The Xbox One
1). A bigger, more diverse catalogue of quality exclusives
If Metacritic is anything to go by, the Xbox One has the worst catalogue of exclusives of any modern day console. They’re not exactly prolific either with releases often squeezed into the busy Q4 window leaving the first party slate sparse for months at a time. This doesn’t look like it’s going to improve in 2018 either with only a handful of exclusive titles – State of Decay 2, Crackdown 3 and Sea of Thieves – confirmed to release in the next 10 months after the high profile cancellations of Scalebound and Fable: Legends. A game console without system defining exclusives is like a car without wheels and rumour has it that Microsoft are looking to solve this problem by snapping up other publishers and studios to add to their current stable. Personally, I’d much prefer if Microsoft started to take some risks and got outside of their Sci-fi shooter/gorgeous racing game comfort zone and really committed to diversifying their portfolio. No more half-arsed Super Lucky’s Tale, more genre defying Cuphead please.
2). A more user friendly UI
The Xbox One is now on its umpteen dashboard redesign and Microsoft still can’t seem to get it right and it’s driving potential customers away. The current UI is certainly better than the atrocious Tiles system the console launched with but there still seems to be a concerted effort to make the experience of navigating menus an onerous one. There’s a lack of intuition to almost every menu option with integral icons too small and unnecessary adverts too large, sections of the screen in incomprehensibly awkward locations and the almost continual change means that by the time you’ve learned how to use it, Microsoft have amended it again. It almost makes me wish for the awful Xbox 360 Blades system again. As UI interfaces go, the Xbox One’s is a mess which is a surprise coming from a company that practically invented modern UI’s.

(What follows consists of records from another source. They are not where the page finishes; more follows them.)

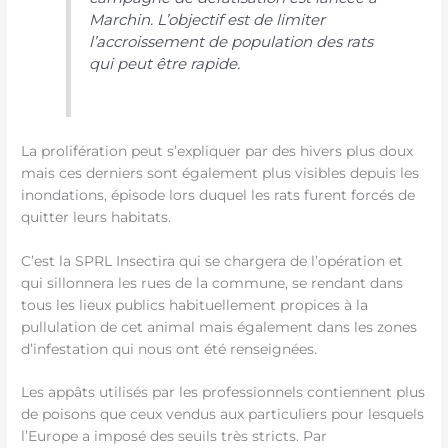
Marchin. L’objectif est de limiter
l’accroissement de population des rats
qui peut être rapide.
La prolifération peut s’expliquer par des hivers plus doux
mais ces derniers sont également plus visibles depuis les
inondations, épisode lors duquel les rats furent forcés de
quitter leurs habitats.
C’est la SPRL Insectira qui se chargera de l’opération et
qui sillonnera les rues de la commune, se rendant dans
tous les lieux publics habituellement propices à la
pullulation de cet animal mais également dans les zones
d’infestation qui nous ont été renseignées.
Les appâts utilisés par les professionnels contiennent plus
de poisons que ceux vendus aux particuliers pour lesquels
l’Europe a imposé des seuils très stricts. Par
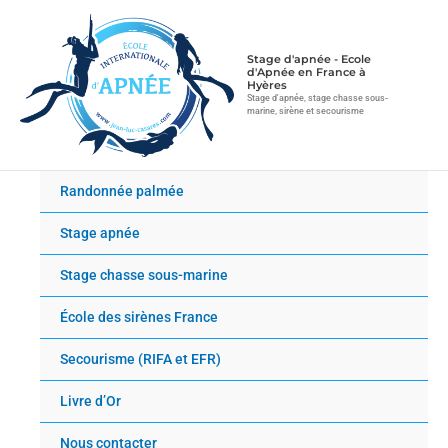
Aller
au
contenu
Stage d'apnée - Ecole
d'Apnée en France à
Hyères
Stage d'apnée, stage chasse sous-
marine, sirène et secourisme
Randonnée palmée
Stage apnée
Stage chasse sous-marine
École des sirènes France
Secourisme (RIFA et EFR)
Livre d’Or
Nous contacter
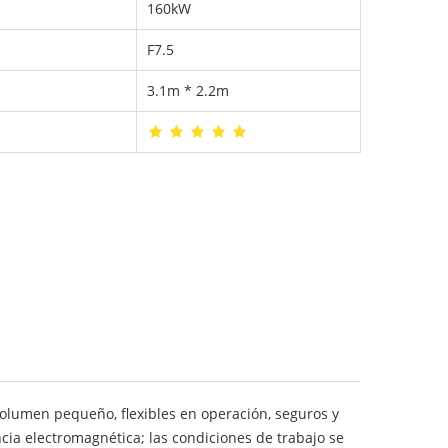
160kW
F7.5
3.1m * 2.2m
olumen pequeño, flexibles en operación, seguros y
cia electromagnética; las condiciones de trabajo se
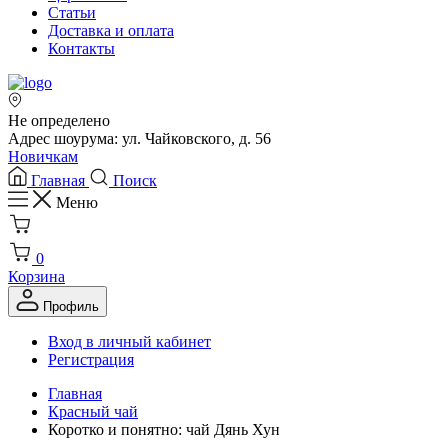
Статьи
Доставка и оплата
Контакты
Не определено
Адрес шоурума: ул. Чайковского, д. 56
Новичкам
Главная
Поиск
Меню
0
Корзина
Профиль
Вход в личный кабинет
Регистрация
Главная
Красный чай
Коротко и понятно: чай Дянь Хун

3). An easier media sharing method
Somewhat tied to the atrocious UI of the Xbox One is the method of sharing your proudest gaming moments on social media. On both the Switch and PS4, you can go from a 10 kill streak to bragging about a 10 kill streak on Twitter and Facebook in only 3 clicks and less than 10 seconds of your life. The process of sharing a video on Twitter from an Xbox One involves far more of your time and is unnecessarily convoluted. This is probably why both the Switch and PS4 have so much free viral advertising on social media apps, such as the #PS4share hash, when compared to the Xbox One. In fact, it’s not uncommon to see more mobile phone snaps of a TV showing an Xbox game than direct screenshots shared from the Xbox itself which speaks for itself really.
4). Slow Disk Uploads and Even Slower Downloads
One issue that still plagues the Xbox One is the slow disk install times. When you put in a disk, the game installs a hefty chunk of itself on the console itself. The various issues of this process failing aside, this process takes far too long when compared to the PS4. It takes on average twice as long from putting the disk into the console to booting up the game when connected to the internet and if the game requires a patch, it could take even longer once it’s hooked back up. That takes us onto the other issue – while Xbox Live is most definitely the most reliable online gaming network available right now, it’s not always the fastest. The network goes through periods when small patches can take hours to download and if Microsoft could increase the consistency of download speeds, it’d vastly decrease the time people need to wait to play their games.
5). A controller with an inbuilt battery
Why, in the year 2018, when there are a myriad of flashy and impressive Xbox One controllers, are we still having to put rechargeable batteries into the pads? Microsoft have previously justified their decision to exclude an internal battery pack by stating “internal batteries eventually run out” but on the other hand, they’re willing to charge £15-20 for a Plug and Charge kit on top of the price of a controller and designed the Elite pad to exclude the use of third party battery packs. The original argument holds little weight too in light of the fact that the battery packs included with release day PS4’s are still going strong today. It’s more likely a controller will get rage thrown before the battery pack dies. Moving forward, Microsoft’s next Elite design should rethink this archaic reasoning.